TASK DETAILS: Reprint the entries without altering anything.

DATA FOR REVIEW:
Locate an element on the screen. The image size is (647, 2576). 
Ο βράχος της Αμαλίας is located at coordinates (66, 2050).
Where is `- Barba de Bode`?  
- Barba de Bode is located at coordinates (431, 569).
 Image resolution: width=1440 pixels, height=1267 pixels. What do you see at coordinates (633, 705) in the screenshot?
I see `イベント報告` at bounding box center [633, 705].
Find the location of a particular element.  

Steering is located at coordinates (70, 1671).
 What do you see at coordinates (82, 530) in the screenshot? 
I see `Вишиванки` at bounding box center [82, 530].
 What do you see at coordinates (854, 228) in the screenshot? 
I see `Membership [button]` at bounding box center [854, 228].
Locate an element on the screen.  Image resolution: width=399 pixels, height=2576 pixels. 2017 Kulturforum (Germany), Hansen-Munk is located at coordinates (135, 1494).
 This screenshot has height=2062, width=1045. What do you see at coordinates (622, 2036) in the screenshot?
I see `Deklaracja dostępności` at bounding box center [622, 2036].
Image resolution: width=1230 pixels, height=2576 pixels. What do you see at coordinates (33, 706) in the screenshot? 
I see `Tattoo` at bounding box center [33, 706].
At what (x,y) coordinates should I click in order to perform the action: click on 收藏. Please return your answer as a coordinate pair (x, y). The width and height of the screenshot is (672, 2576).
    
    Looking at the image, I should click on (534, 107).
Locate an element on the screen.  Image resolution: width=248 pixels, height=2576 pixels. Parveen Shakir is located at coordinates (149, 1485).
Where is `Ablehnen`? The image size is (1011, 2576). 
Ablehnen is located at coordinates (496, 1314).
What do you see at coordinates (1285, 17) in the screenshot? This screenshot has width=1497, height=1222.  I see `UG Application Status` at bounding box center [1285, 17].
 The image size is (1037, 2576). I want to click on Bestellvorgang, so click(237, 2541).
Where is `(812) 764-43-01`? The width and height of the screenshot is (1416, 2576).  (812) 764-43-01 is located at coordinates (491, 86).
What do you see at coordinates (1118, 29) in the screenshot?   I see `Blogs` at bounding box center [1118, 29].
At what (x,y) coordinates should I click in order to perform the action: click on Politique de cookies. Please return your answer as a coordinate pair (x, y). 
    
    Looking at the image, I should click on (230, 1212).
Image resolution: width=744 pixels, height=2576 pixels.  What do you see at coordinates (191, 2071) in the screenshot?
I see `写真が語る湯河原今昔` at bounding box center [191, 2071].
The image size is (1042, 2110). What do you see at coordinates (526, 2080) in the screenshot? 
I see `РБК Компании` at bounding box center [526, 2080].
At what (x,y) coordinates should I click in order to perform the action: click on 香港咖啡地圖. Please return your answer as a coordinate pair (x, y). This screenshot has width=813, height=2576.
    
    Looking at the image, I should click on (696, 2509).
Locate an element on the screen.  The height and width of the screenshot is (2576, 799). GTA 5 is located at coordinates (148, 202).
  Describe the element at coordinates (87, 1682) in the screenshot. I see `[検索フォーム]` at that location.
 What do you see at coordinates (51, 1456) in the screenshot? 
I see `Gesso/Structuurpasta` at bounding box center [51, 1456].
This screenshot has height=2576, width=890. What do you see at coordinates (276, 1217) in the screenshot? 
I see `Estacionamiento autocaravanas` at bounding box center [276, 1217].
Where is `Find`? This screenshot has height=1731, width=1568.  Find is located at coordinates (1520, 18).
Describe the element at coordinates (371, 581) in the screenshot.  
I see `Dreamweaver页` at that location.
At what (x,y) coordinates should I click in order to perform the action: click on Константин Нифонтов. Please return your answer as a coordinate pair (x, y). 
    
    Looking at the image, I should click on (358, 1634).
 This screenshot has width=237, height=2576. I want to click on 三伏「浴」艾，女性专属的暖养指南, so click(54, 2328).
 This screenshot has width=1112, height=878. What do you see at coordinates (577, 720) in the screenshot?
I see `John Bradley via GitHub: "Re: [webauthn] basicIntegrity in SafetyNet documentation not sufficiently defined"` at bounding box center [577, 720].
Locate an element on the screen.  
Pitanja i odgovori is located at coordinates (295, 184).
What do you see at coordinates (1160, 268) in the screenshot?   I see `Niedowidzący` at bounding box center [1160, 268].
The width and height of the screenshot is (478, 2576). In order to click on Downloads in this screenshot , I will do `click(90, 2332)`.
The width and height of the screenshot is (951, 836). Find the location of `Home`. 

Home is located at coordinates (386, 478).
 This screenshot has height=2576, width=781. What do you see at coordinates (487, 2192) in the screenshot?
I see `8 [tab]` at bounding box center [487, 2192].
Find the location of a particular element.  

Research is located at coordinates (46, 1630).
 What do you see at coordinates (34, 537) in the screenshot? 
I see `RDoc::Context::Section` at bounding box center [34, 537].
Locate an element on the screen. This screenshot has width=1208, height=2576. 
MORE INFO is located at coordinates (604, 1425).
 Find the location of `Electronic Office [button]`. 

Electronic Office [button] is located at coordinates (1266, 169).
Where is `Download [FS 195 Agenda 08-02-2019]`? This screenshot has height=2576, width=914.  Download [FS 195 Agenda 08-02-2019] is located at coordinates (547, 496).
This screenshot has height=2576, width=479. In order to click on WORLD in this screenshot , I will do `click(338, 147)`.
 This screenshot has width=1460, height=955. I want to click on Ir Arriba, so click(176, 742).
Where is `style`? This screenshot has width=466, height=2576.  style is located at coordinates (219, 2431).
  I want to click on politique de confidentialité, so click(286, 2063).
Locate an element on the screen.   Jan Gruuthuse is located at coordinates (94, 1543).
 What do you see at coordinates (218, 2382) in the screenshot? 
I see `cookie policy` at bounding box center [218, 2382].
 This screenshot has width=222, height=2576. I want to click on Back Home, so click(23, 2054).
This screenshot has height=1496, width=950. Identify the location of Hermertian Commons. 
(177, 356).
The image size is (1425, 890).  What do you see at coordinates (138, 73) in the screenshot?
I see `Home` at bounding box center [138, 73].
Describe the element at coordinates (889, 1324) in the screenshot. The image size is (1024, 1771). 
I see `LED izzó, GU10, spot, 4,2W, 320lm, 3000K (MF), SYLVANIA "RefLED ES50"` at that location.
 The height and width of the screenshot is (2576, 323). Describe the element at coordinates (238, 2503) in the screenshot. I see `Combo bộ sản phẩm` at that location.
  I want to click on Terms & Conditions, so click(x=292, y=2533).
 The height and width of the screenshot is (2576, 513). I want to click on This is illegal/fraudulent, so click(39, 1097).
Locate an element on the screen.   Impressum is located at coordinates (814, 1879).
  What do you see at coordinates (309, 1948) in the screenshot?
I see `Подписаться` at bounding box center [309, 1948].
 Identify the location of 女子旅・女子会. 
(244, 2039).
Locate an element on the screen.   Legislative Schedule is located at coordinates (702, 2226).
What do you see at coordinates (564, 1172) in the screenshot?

ANSWER:
Locate an element on the screen. The image size is (647, 2576). 
Ο βράχος της Αμαλίας is located at coordinates (66, 2050).
Where is `- Barba de Bode`?  
- Barba de Bode is located at coordinates (431, 569).
 Image resolution: width=1440 pixels, height=1267 pixels. What do you see at coordinates (633, 705) in the screenshot?
I see `イベント報告` at bounding box center [633, 705].
Find the location of a particular element.  

Steering is located at coordinates (70, 1671).
 What do you see at coordinates (82, 530) in the screenshot? 
I see `Вишиванки` at bounding box center [82, 530].
 What do you see at coordinates (854, 228) in the screenshot? 
I see `Membership [button]` at bounding box center [854, 228].
Locate an element on the screen.  Image resolution: width=399 pixels, height=2576 pixels. 2017 Kulturforum (Germany), Hansen-Munk is located at coordinates (135, 1494).
 This screenshot has height=2062, width=1045. What do you see at coordinates (622, 2036) in the screenshot?
I see `Deklaracja dostępności` at bounding box center [622, 2036].
Image resolution: width=1230 pixels, height=2576 pixels. What do you see at coordinates (33, 706) in the screenshot? 
I see `Tattoo` at bounding box center [33, 706].
At what (x,y) coordinates should I click in order to perform the action: click on 收藏. Please return your answer as a coordinate pair (x, y). The width and height of the screenshot is (672, 2576).
    
    Looking at the image, I should click on (534, 107).
Locate an element on the screen.  Image resolution: width=248 pixels, height=2576 pixels. Parveen Shakir is located at coordinates (149, 1485).
Where is `Ablehnen`? The image size is (1011, 2576). 
Ablehnen is located at coordinates (496, 1314).
What do you see at coordinates (1285, 17) in the screenshot? This screenshot has width=1497, height=1222.  I see `UG Application Status` at bounding box center [1285, 17].
 The image size is (1037, 2576). I want to click on Bestellvorgang, so click(237, 2541).
Where is `(812) 764-43-01`? The width and height of the screenshot is (1416, 2576).  (812) 764-43-01 is located at coordinates (491, 86).
What do you see at coordinates (1118, 29) in the screenshot?   I see `Blogs` at bounding box center [1118, 29].
At what (x,y) coordinates should I click in order to perform the action: click on Politique de cookies. Please return your answer as a coordinate pair (x, y). 
    
    Looking at the image, I should click on (230, 1212).
Image resolution: width=744 pixels, height=2576 pixels.  What do you see at coordinates (191, 2071) in the screenshot?
I see `写真が語る湯河原今昔` at bounding box center [191, 2071].
The image size is (1042, 2110). What do you see at coordinates (526, 2080) in the screenshot? 
I see `РБК Компании` at bounding box center [526, 2080].
At what (x,y) coordinates should I click in order to perform the action: click on 香港咖啡地圖. Please return your answer as a coordinate pair (x, y). This screenshot has width=813, height=2576.
    
    Looking at the image, I should click on (696, 2509).
Locate an element on the screen.  The height and width of the screenshot is (2576, 799). GTA 5 is located at coordinates (148, 202).
  Describe the element at coordinates (87, 1682) in the screenshot. I see `[検索フォーム]` at that location.
 What do you see at coordinates (51, 1456) in the screenshot? 
I see `Gesso/Structuurpasta` at bounding box center [51, 1456].
This screenshot has height=2576, width=890. What do you see at coordinates (276, 1217) in the screenshot? 
I see `Estacionamiento autocaravanas` at bounding box center [276, 1217].
Where is `Find`? This screenshot has height=1731, width=1568.  Find is located at coordinates (1520, 18).
Describe the element at coordinates (371, 581) in the screenshot.  
I see `Dreamweaver页` at that location.
At what (x,y) coordinates should I click in order to perform the action: click on Константин Нифонтов. Please return your answer as a coordinate pair (x, y). 
    
    Looking at the image, I should click on (358, 1634).
 This screenshot has width=237, height=2576. I want to click on 三伏「浴」艾，女性专属的暖养指南, so click(54, 2328).
 This screenshot has width=1112, height=878. What do you see at coordinates (577, 720) in the screenshot?
I see `John Bradley via GitHub: "Re: [webauthn] basicIntegrity in SafetyNet documentation not sufficiently defined"` at bounding box center [577, 720].
Locate an element on the screen.  
Pitanja i odgovori is located at coordinates (295, 184).
What do you see at coordinates (1160, 268) in the screenshot?   I see `Niedowidzący` at bounding box center [1160, 268].
The width and height of the screenshot is (478, 2576). In order to click on Downloads in this screenshot , I will do `click(90, 2332)`.
The width and height of the screenshot is (951, 836). Find the location of `Home`. 

Home is located at coordinates (386, 478).
 This screenshot has height=2576, width=781. What do you see at coordinates (487, 2192) in the screenshot?
I see `8 [tab]` at bounding box center [487, 2192].
Find the location of a particular element.  

Research is located at coordinates (46, 1630).
 What do you see at coordinates (34, 537) in the screenshot? 
I see `RDoc::Context::Section` at bounding box center [34, 537].
Locate an element on the screen. This screenshot has width=1208, height=2576. 
MORE INFO is located at coordinates (604, 1425).
 Find the location of `Electronic Office [button]`. 

Electronic Office [button] is located at coordinates (1266, 169).
Where is `Download [FS 195 Agenda 08-02-2019]`? This screenshot has height=2576, width=914.  Download [FS 195 Agenda 08-02-2019] is located at coordinates (547, 496).
This screenshot has height=2576, width=479. In order to click on WORLD in this screenshot , I will do `click(338, 147)`.
 This screenshot has width=1460, height=955. I want to click on Ir Arriba, so click(176, 742).
Where is `style`? This screenshot has width=466, height=2576.  style is located at coordinates (219, 2431).
  I want to click on politique de confidentialité, so click(286, 2063).
Locate an element on the screen.   Jan Gruuthuse is located at coordinates (94, 1543).
 What do you see at coordinates (218, 2382) in the screenshot? 
I see `cookie policy` at bounding box center [218, 2382].
 This screenshot has width=222, height=2576. I want to click on Back Home, so click(23, 2054).
This screenshot has height=1496, width=950. Identify the location of Hermertian Commons. 
(177, 356).
The image size is (1425, 890).  What do you see at coordinates (138, 73) in the screenshot?
I see `Home` at bounding box center [138, 73].
Describe the element at coordinates (889, 1324) in the screenshot. The image size is (1024, 1771). 
I see `LED izzó, GU10, spot, 4,2W, 320lm, 3000K (MF), SYLVANIA "RefLED ES50"` at that location.
 The height and width of the screenshot is (2576, 323). Describe the element at coordinates (238, 2503) in the screenshot. I see `Combo bộ sản phẩm` at that location.
  I want to click on Terms & Conditions, so click(x=292, y=2533).
 The height and width of the screenshot is (2576, 513). I want to click on This is illegal/fraudulent, so click(39, 1097).
Locate an element on the screen.   Impressum is located at coordinates (814, 1879).
  What do you see at coordinates (309, 1948) in the screenshot?
I see `Подписаться` at bounding box center [309, 1948].
 Identify the location of 女子旅・女子会. 
(244, 2039).
Locate an element on the screen.   Legislative Schedule is located at coordinates (702, 2226).
What do you see at coordinates (564, 1172) in the screenshot?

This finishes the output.